Logo Musée du Patrimoine

Alle Französisches Erbe klassifiziert nach Regionen, Abteilungen und Städten

Lyon Arbeitsvermittlung à Lyon 3ème dans le Rhône

Patrimoine classé
Palais
Bourse du travail
Rhône

Lyon Arbeitsvermittlung

    Place Guichard
    69003 Lyon 3e Arrondissement
Bourse du travail de Lyon
Bourse du travail de Lyon
Bourse du travail de Lyon
Bourse du travail de Lyon
Bourse du travail de Lyon
Bourse du travail de Lyon
Bourse du travail de Lyon
Bourse du travail de Lyon
Bourse du travail de Lyon
Bourse du travail de Lyon
Bourse du travail de Lyon
Bourse du travail de Lyon
Bourse du travail de Lyon
Bourse du travail de Lyon
Bourse du travail de Lyon
Bourse du travail de Lyon
Bourse du travail de Lyon
Bourse du travail de Lyon
Bourse du travail de Lyon
Bourse du travail de Lyon
Crédit photo : Nouill - Sous licence Creative Commons

Timeline

XIXe siècle
Époque contemporaine
1900
2000
1929
Projektdesign
1934
Gebäudeöffnung
1935
Offizielle Eröffnung
1936-1968
Alter der sozialen Kämpfe
1966
Änderung der Zuordnung
2 novembre 1989
Teilklassifikation
Aujourd'hui
Aujourd'hui

Kulturgüter

Dachs; Fassaden mit ihrem Dekor; das Atrium und seine Einrichtung (cad. AO 18): Auftragseingang vom 2. November 1989

Kennzahlen

Charles Meysson - Chefarchitekt Baudesigner und Mosaikfigur.
Édouard Herriot - Bürgermeister von Lyon Zur Verfügung gestellt von *L.
Fernand Fargeot - Maler-Mosaiker Autor des Mosaiks *Die schöne Stadt*.
Albert Thomas - Gewerkschaftsfigur Der Name des Hauptzimmers.
Louis Pradel - Bürgermeister von Lyon (1957-1976) Die Nutzung der Website im Jahr 1966 geändert.

Ursprung und Geschichte

Die Bourse du travail de Lyon, die 1929 vom Architekten Charles Meysson entworfen wurde, war zunächst ein großer Platz für den revolutionären und gewerkschaftlichen Aktivismus in Lyon. 1935 eingeweiht nach politischen Spannungen (Mayor Édouard Herriot weigerte sich, das Lied von International zu singen), beherbergte es die Albert Thomas Hall, gewidmet Arbeiterversammlungen und sozialen Kämpfen von 1936 bis 1968. Seine Architektur, die von Fernand Fargeot, Herriot und Meysson, mit einem Mosaik geschmückt wurde, symbolisiert die Allianz zwischen kommunaler Macht und Arbeiterbewegung.

Ursprünglich diente das Gebäude als Hauptsitz für Gewerkschaften (CGT, CFDT, FSU), mit 55 Dauerräumen, Tagungsräumen und einer Berufung der Volksbildung über Theater. 1966 änderte Bürgermeister Louis Pradel seinen Einsatz und befürwortete Performances (Konzerte, Ein-Mann-Shows) und unter Beibehaltung eines Präemptionsrechts für Gewerkschaftstreffen.
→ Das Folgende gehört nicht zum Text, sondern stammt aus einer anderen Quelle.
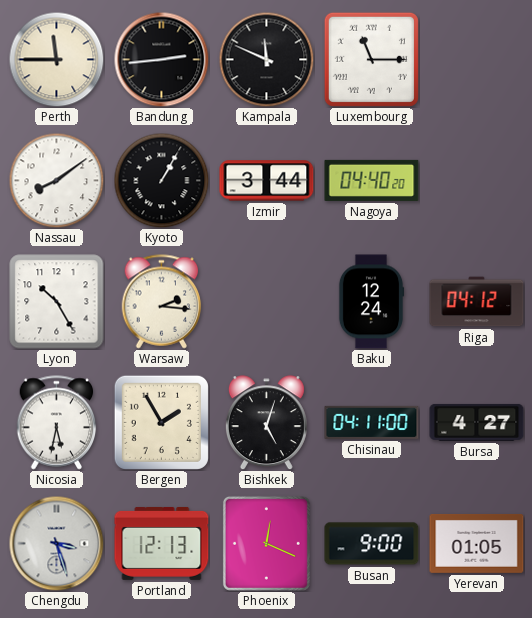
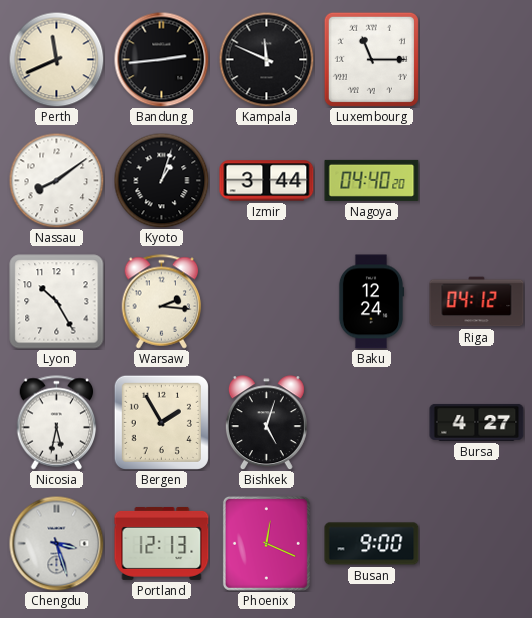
Perth: 11:45 -> 11:41
Kyoto: 1:05 -> 1:03
Chisinau: 04:11 -> none
Yerevan: 01:05 -> none
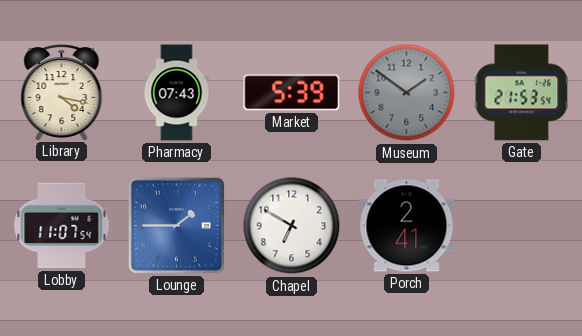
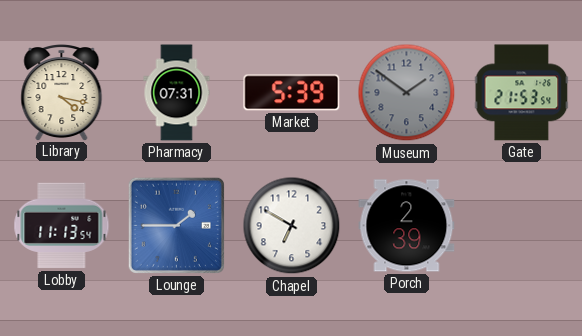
Pharmacy: 07:43 -> 07:31
Lobby: 11:07 -> 11:13
Porch: 2:41 -> 2:39
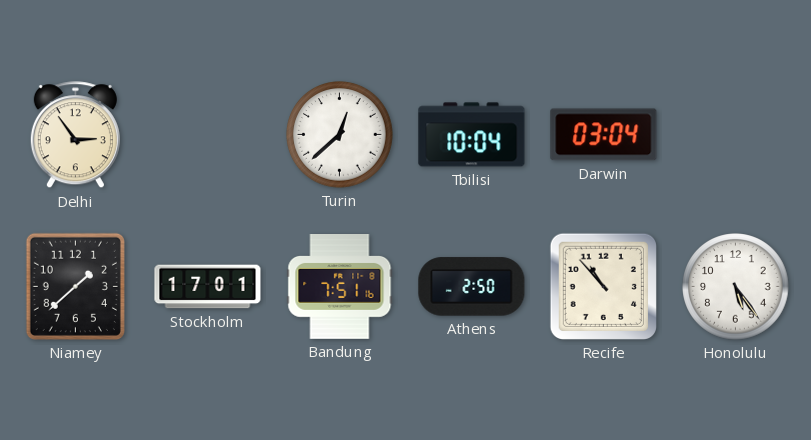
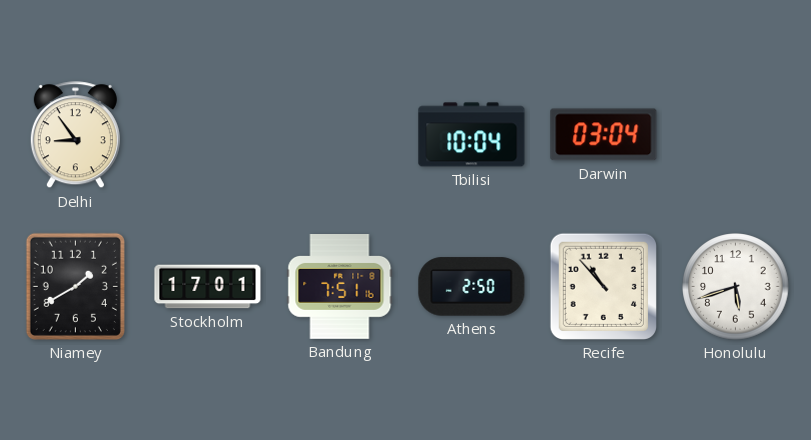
Delhi: 2:54 -> 8:54
Turin: 12:38 -> none
Niamey: 1:38 -> 1:40
Honolulu: 5:24 -> 5:42
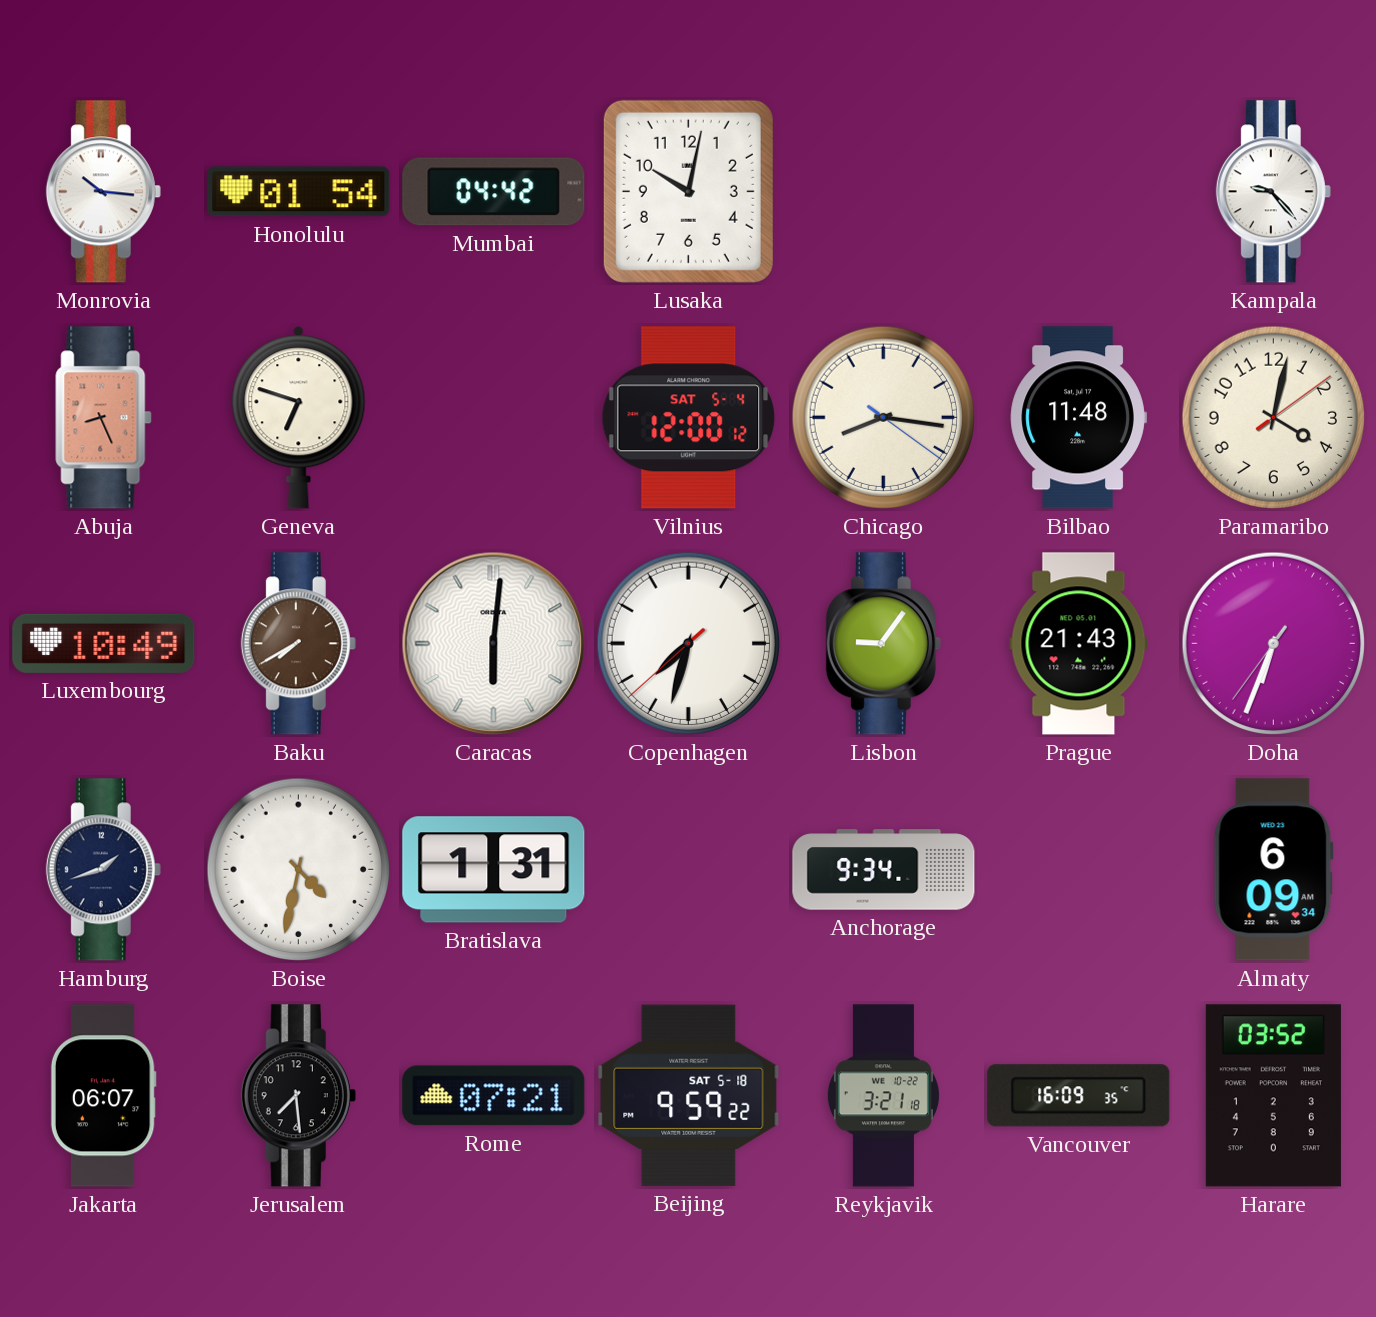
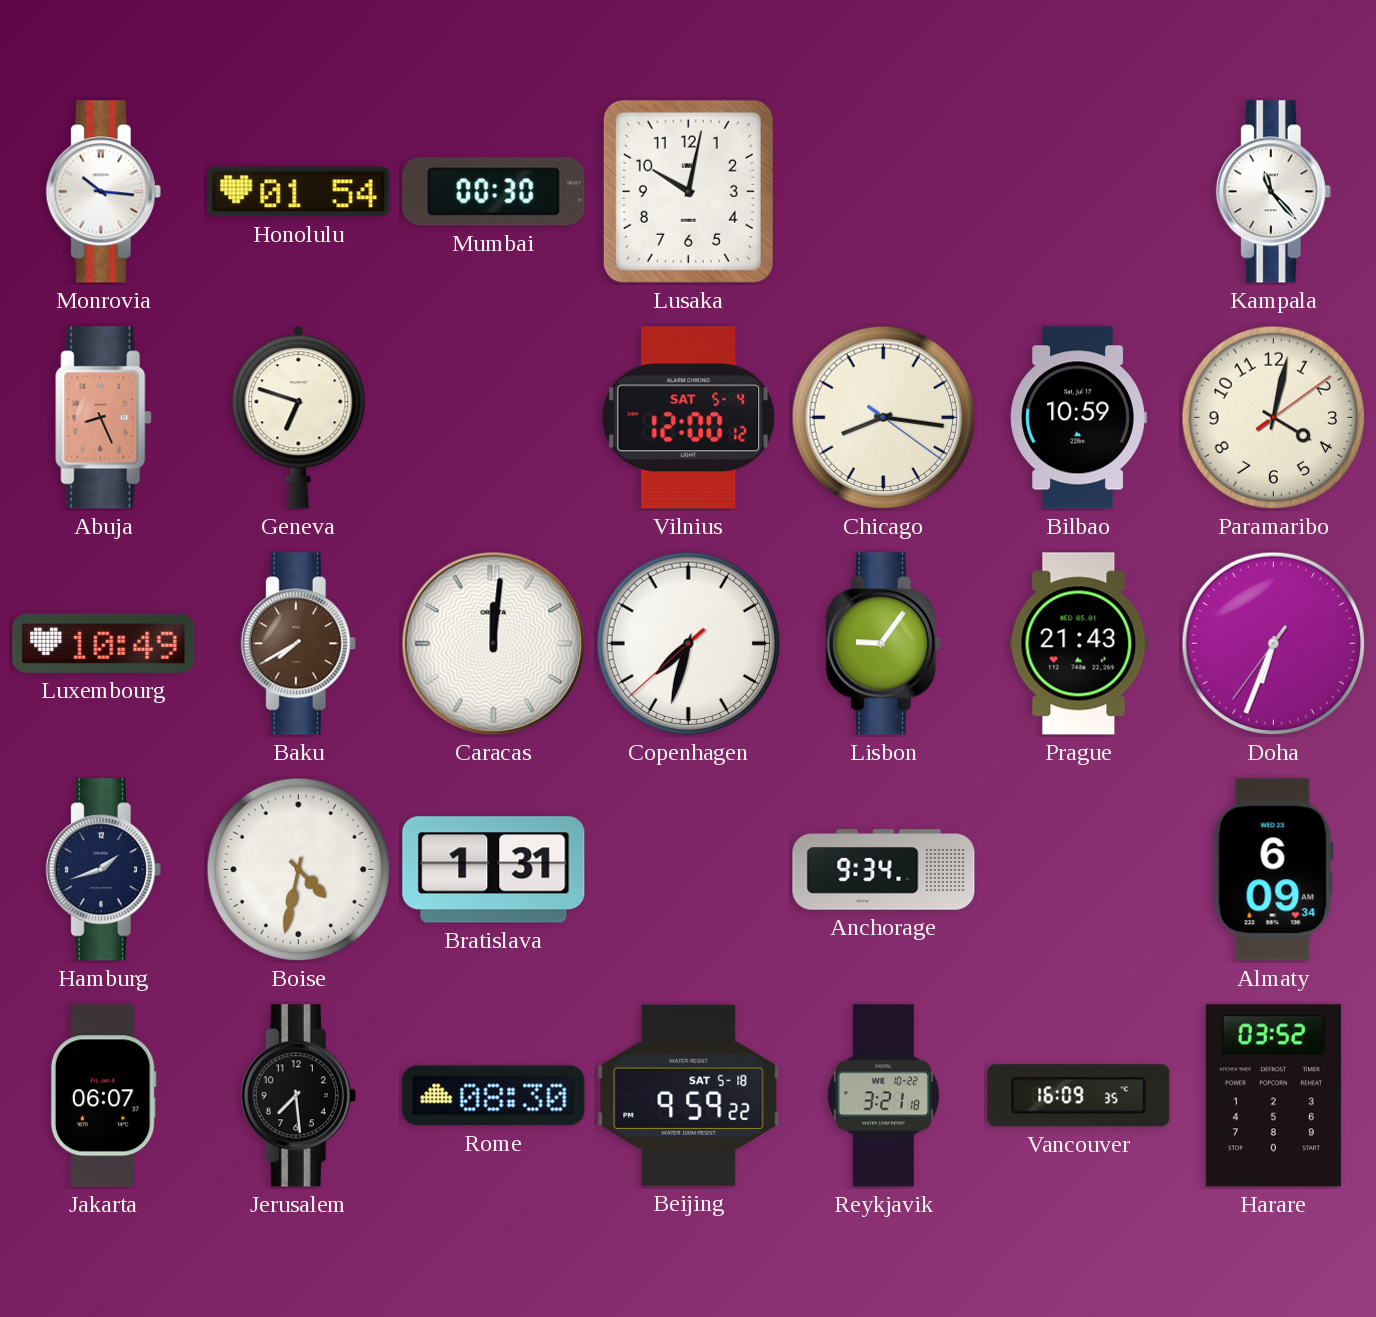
Mumbai: 04:42 -> 00:30
Kampala: 9:23 -> 11:23
Bilbao: 11:48 -> 10:59
Caracas: 6:01 -> 12:01
Rome: 07:21 -> 08:30
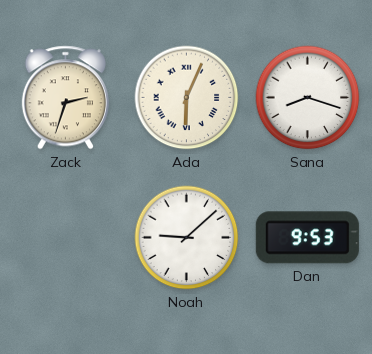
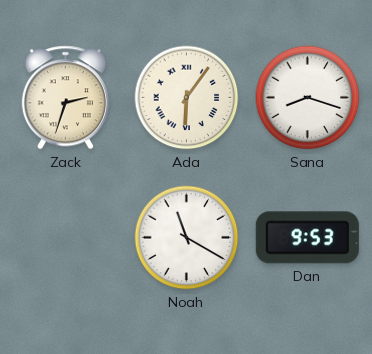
Ada: 6:04 -> 6:06
Noah: 9:08 -> 11:20
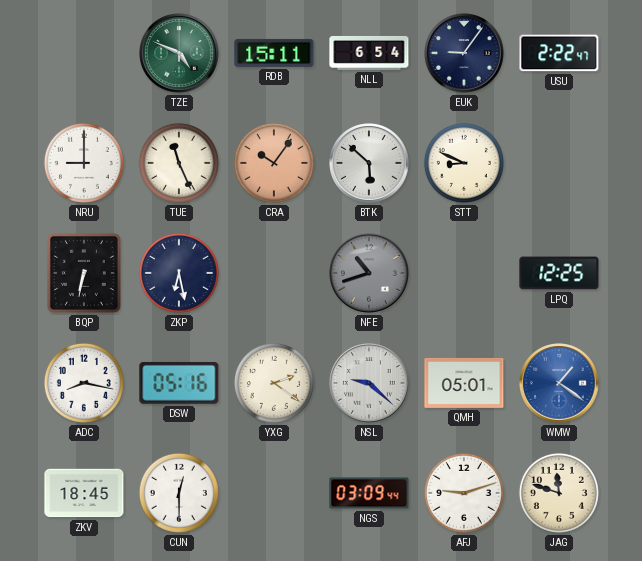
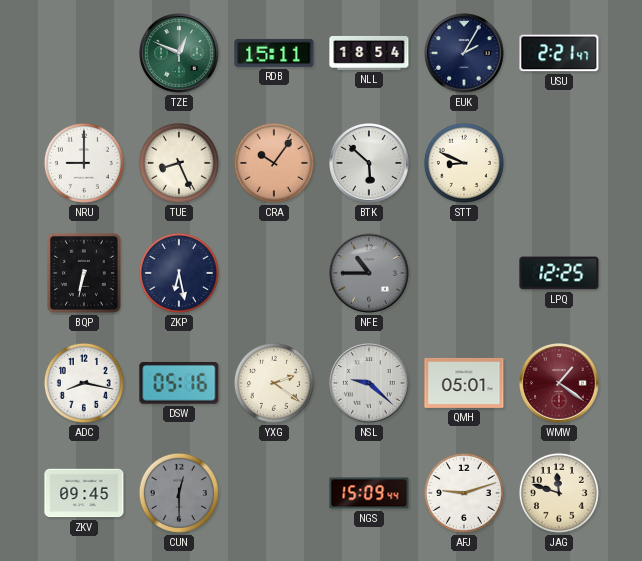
TZE: 4:49 -> 12:49
NLL: 6:54 -> 18:54
EUK: 9:06 -> 2:05
USU: 2:22 -> 2:21
TUE: 11:26 -> 8:26
NFE: 10:42 -> 10:45
WMW dial: blue -> burgundy
ZKV: 18:45 -> 09:45
CUN dial: white -> grey
NGS: 03:09 -> 15:09
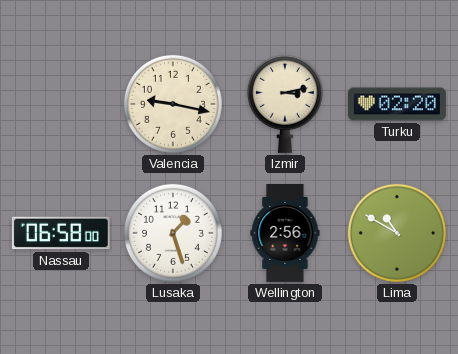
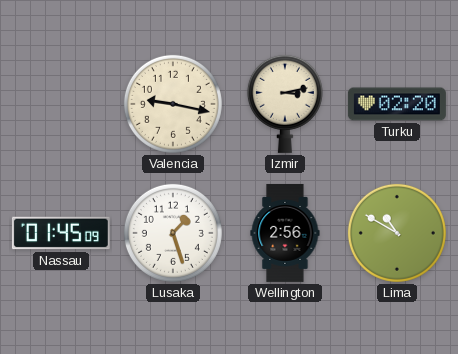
Nassau: 06:58 -> 01:45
Die Halle, mit einer Kapazität von 1920 Sitzen, wurde ein Hybrid-Platz, Mischen Unterhaltung und soziale Erinnerung.

Teilweise als historische Denkmäler 1989 für seine Fassaden, Dächer und dekorierten Vorhof eingestuft, verkörpert der Bourse du Travail das Erbe der Lyoner Arbeitskämpfe. Seine Innendekoration, die 1936 von lokalen Künstlern hergestellt wurde, umfasst Fresken im sozialistischen Realismus-Stil, die jetzt teilweise durch Renovierungen verändert wurden (wie die Entfernung des Deckenlichts im Jahre 1971). Der Standort wird von der Stadt und den Gewerkschaften gemeinsam verwaltet, um seine doppelte kulturelle und militante Rolle zu erfüllen.

Der Außenmosaik, der 1934 von 35 Kunsthandwerkern installiert wurde, zeigt die Stadt, die von der Arbeit verschönert wurde und den ursprünglichen Ehrgeiz des Projekts widerspiegelt: einen Raum zu schaffen, der sowohl utilitaristisch als auch symbolisch für die Arbeiter ist. Die Archive des Standortes verfolgen die wichtigsten Streiks (metallos 1938, traminots in 1958, Beamten in 1953), während seine Adresse, 205 rue de Créqui, macht es zu einem großen geographischen und historischen Wahrzeichen der 3. Arrondissement.